Con sumo cuidado, Sibylle entreabrió unos milímetros más aquella puerta intentando descubrir si también se encontraba por allí aquel otro comisario, el más joven, cuyo nombre había olvidado.

Tres policías de uniforme esperaban a unos metros del coche de Rosie. Dos de ellos escuchaban atentamente y con semblante severo lo que les narraba el tercero. Este último señaló repetidas veces hacia la casa mientras hablaba. Y en ese mismo instante, apareció un vehículo policial desde la izquierda y frenó en seco justo detrás del coche de Rosie. Grohe se incorporó para mirar primero hacia el vehículo recién llegado y, posteriormente, hacia la puerta tras la que se ocultaba Sibylle.
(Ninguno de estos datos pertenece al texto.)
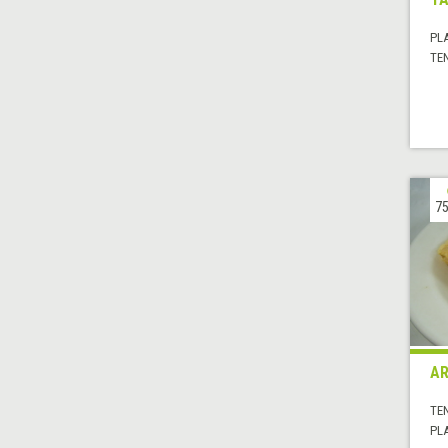
PL
TE
75
AR
TE
PL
Esta escondió rápidamente la cabeza, pero mantuvo entreabierta la puerta, ahora con el corazón desbocado. Si Grohe aún no se había percatado de su presencia no quería ponerlo sobre aviso con un movimiento brusco cerrando de golpe.

Se volvió hacia Rössler.

—Tenía usted razón. Esto está plagado de policías. Y junto al coche de Rosie se encuentra el comisario del que logré huir ayer. Es posible que me haya visto.

Rössler le hizo un gesto urgente para que se acercara.

—Pues venga ya de una vez, tenemos que marcharnos de aquí.

A Sibylle le costó un esfuerzo casi sobrehumano resistir la tentación de comprobar qué hacía Grohe en aquellos momentos y así averiguar si se había percatado o no de su presencia. Dudó unos instantes, pensando en Rosie.

¿Y si cometo un tremendo error ahora? Aunque, ¿qué elección tengo?

Aquel comisario la detendría de inmediato con la mayor de las satisfacciones en el caso de que decidiera abandonar el edificio por la puerta principal, y ya se ocuparía personalmente de que no lograra escapar por segunda vez.

—De acuerdo —dijo, acercándose aún más a Rössler—. ¿Qué hacemos ahora?

Él le colocó una mano en la espalda, empujándola suavemente hacia la puerta trasera.

—Desapareceremos lo más rápido que podamos. Me sorprende que la policía aún no haya entrado en el edificio.